Poco después de mi llegada a México, durante este viaje, el poeta Oscar González, actual responsable de la difusión cultural de la UCM, me regaló los cuatro ejemplares que han salido de la revista Cultura Urbana. La leí con curiosidad y atención. Algunos textos límpidos, otros violentos, lúcidos como el de José de la Colina, la revista intenta establecer vasos comunicantes entre la ciudades de provincia y la capital mexicana, como también entre ésta y ciudades de otros países.
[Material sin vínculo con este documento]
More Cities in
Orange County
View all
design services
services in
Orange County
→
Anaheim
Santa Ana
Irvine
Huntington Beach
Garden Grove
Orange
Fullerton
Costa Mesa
Mezcla de recuerdos, de encuentros, de nostalgias de donde brotan lágrimas y lágrimas de añoranza.
Sin pretender hacer la crítica de la revista, me limito a señalar esta moda paseísta que llora e invita a llorar sobre la desaparición de una cornisa en La Condesa, una banca en el parque Hundido, un viejo edificio en la Guerrero, el aroma embriagador de las rosas en Xochimilco, los pepenadores de Santa Fe, el gentío que invade tal o tal zona, qué sé yo, cualquier cambio: una torre donde estuvo una casa, un jardincillo donde se vino abajo un edificio. Pero como todas las modas, el paseísmo envejece él mismo y avejenta a quienes las siguen.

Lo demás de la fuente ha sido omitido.